Computer-generated three-dimensional reconstruction of the transmigrating neutrophil illustrated in Fig. 4. The panels portray successive rotations toward the viewer around a horizontal axis at angles of 60°, 120°, 240°, and 300° as indicated. 0° (not shown) would represent a vascular cross section at right angles to the direction of blood flow and 90° (also not shown) would represent a view looking directly down on the luminal surface. Emigrating neutrophil (n), purple, upper and lower left; in the other panels, the neutrophil was subtracted electronically to visualize the pore that passes cleanly through the cytoplasm of EC e1 (orange-brown) distinctly apart from the junction of e1 with e2 (yellow).
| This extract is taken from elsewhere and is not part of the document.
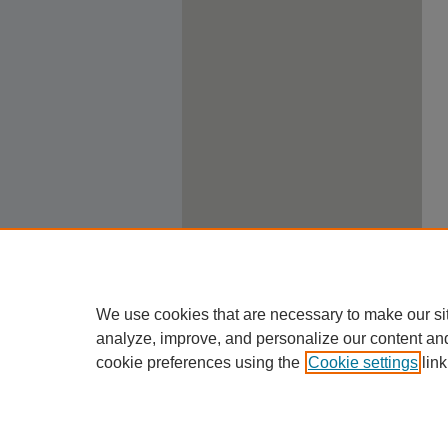
We use cookies that are necessary to make our si
analyze, improve, and personalize our content an
cookie preferences using the
Cookie settings
link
Cytoplasmic arms of both e1 and e2 embrace the neutrophil luminally and, to a lesser extent, abluminally. L, lumen.

Figure 4

Transmigration of a neutrophil (n) across a thinned portion of venular endothelium at 60 min. after local intradermal injection of 10⁻⁵ M FMLP. 12 sections (numbers 13, 14, 16, 19, 21, 24, 25, 27, 29, and 30–32) of a series of 74 consecutive serial sections are illustrated. Portions of the neutrophil's nucleus (E–G) are included within the pore. The pore passes through a single EC (e1), but a junction of e1 with a second EC, e2, is indicated (arrow); this junction is intact and maintained a distance of >1 μm from the pore margin at all levels of sectioning. L, lumen. Bar, 1 μm.